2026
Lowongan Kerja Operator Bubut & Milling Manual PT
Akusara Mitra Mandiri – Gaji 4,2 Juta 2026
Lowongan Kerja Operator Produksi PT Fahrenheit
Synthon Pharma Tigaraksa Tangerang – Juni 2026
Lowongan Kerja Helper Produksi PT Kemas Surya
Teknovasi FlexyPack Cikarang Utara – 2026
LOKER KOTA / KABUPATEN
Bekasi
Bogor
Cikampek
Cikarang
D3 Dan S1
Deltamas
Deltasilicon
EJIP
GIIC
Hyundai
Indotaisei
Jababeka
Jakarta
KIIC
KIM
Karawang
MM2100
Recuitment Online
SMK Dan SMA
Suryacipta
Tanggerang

==

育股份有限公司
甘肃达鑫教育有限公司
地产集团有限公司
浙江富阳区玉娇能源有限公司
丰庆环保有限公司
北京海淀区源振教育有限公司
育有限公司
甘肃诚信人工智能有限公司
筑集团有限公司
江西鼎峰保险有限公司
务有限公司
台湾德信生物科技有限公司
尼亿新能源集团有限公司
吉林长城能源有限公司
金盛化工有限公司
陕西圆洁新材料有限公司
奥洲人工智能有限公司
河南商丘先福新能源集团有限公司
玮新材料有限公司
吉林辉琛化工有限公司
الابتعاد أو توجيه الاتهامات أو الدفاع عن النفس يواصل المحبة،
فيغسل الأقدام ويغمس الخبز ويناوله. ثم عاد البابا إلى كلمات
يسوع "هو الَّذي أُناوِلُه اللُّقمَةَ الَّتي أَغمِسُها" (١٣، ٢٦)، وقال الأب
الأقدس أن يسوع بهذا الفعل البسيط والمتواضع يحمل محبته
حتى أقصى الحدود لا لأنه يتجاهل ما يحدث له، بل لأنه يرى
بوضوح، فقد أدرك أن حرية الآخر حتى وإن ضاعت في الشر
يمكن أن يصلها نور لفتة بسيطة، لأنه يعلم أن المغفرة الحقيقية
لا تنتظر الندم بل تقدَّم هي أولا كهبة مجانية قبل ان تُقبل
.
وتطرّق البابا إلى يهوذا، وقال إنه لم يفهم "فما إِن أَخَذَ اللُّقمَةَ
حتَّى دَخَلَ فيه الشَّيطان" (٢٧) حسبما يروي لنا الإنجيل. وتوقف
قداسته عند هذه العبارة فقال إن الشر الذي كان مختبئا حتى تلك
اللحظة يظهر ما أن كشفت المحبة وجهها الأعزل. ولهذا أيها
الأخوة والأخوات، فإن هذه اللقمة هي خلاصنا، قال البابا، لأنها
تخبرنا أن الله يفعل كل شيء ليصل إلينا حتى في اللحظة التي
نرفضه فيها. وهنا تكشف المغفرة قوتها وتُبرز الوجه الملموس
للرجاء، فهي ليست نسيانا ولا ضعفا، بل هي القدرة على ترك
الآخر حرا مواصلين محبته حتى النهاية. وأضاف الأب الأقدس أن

==

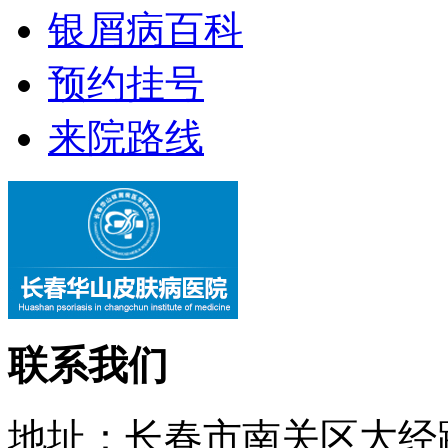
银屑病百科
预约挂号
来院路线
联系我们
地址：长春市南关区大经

-- WHAT NEEDS TO BE DONE --
Proceeding from the line containing "يمكن أن يصلها" through the line containing "قداسته عند هذه", transcribe the lines above exactly, both end lines included.

-- YOUR SOLUTION --
يمكن أن يصلها نور لفتة بسيطة، لأنه يعلم أن المغفرة الحقيقية
لا تنتظر الندم بل تقدَّم هي أولا كهبة مجانية قبل ان تُقبل
.
وتطرّق البابا إلى يهوذا، وقال إنه لم يفهم "فما إِن أَخَذَ اللُّقمَةَ
حتَّى دَخَلَ فيه الشَّيطان" (٢٧) حسبما يروي لنا الإنجيل. وتوقف
قداسته عند هذه العبارة فقال إن الشر الذي كان مختبئا حتى تلك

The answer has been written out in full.